I was playing with Little Charlie and the Nightcats at Buddy Guy’s Legends in Chicago. All of a sudden this guy jumps up on stage during a slow blues and starts singing. At first we thought, who the fuck is this asshole? Then he started to sing and we realized it was Buddy Guy. He had just cut his famous Jeri-Curl hairdo and we didn’t recognize him at first. Of course when we heard that voice, we knew.  I wish someone would have taken a picture!

Also, after jamming with Jimmie Vaughn and others at the Salgado benefit, he came up to me backstage, offered his hand and said, “Hi-I’m Jimmy.  It was nice playing with you.” He didn’t have to say that or talk to me at all, but he is truly a nice man. Most big stars wouldn’t give a side man like me the time of day, but not him. Jimmie Vaughn is a class act.

What are the lines that connect the legacy of Blues with Soul, Rock and continue to Jazz and Dixieland?

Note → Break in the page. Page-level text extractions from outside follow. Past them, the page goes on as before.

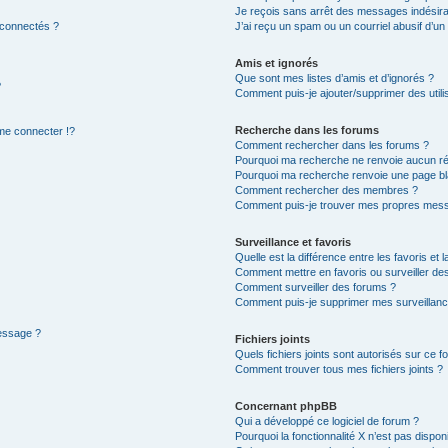
Je reçois sans arrêt des messages indésira
 connectés ?
J’ai reçu un spam ou un courriel abusif d’u
Amis et ignorés
Que sont mes listes d’amis et d’ignorés ?
?
Comment puis-je ajouter/supprimer des utilis
Recherche dans les forums
e connecter !?
Comment rechercher dans les forums ?
Pourquoi ma recherche ne renvoie aucun ré
Pourquoi ma recherche renvoie une page bl
Comment rechercher des membres ?
Comment puis-je trouver mes propres mess
Surveillance et favoris
Quelle est la différence entre les favoris et l
Comment mettre en favoris ou surveiller des
Comment surveiller des forums ?
Comment puis-je supprimer mes surveillanc
message ?
Fichiers joints
Quels fichiers joints sont autorisés sur ce f
Comment trouver tous mes fichiers joints ?
Concernant phpBB
Qui a développé ce logiciel de forum ?
Pourquoi la fonctionnalité X n’est pas dispon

To me, Blues and Jazz grew up together in America. It took a lot longer for the white audience to appreciate the Blues, whereas they picked up on jazz right away. I like my blues with a bit of jazzy feeling and rhythm, and to me, if jazz doesn’t have a good amount of blues in it, it ain’t real jazz. Also, rock without blues in it is missing the point.  A band like Rush, while certainly accomplished musicians, has no blues in their rock- and I have no use for that shit.

If you could change one thing in the musical world and it would become a reality, what would that be?

I’d let the world know that the drummer is the most important part of the band- not the singer or guitar player. Without a good drummer, them other guys would just be pissing in the wind.

"To me, the blues is just real life. Life is great and life is hard, and the blues reflects all of it."

Let’s take a trip with a time machine, so where and why would you really wanna go for a whole day..?

I’d love to go to New Orleans in the 1920’s and hear Louis Armstrong playing with the King Oliver band and hear jazz being born. I also would love to go back to Maxwell Street in Chicago in the early 1950’s and hear Muddy and Little Walter jamming in the street.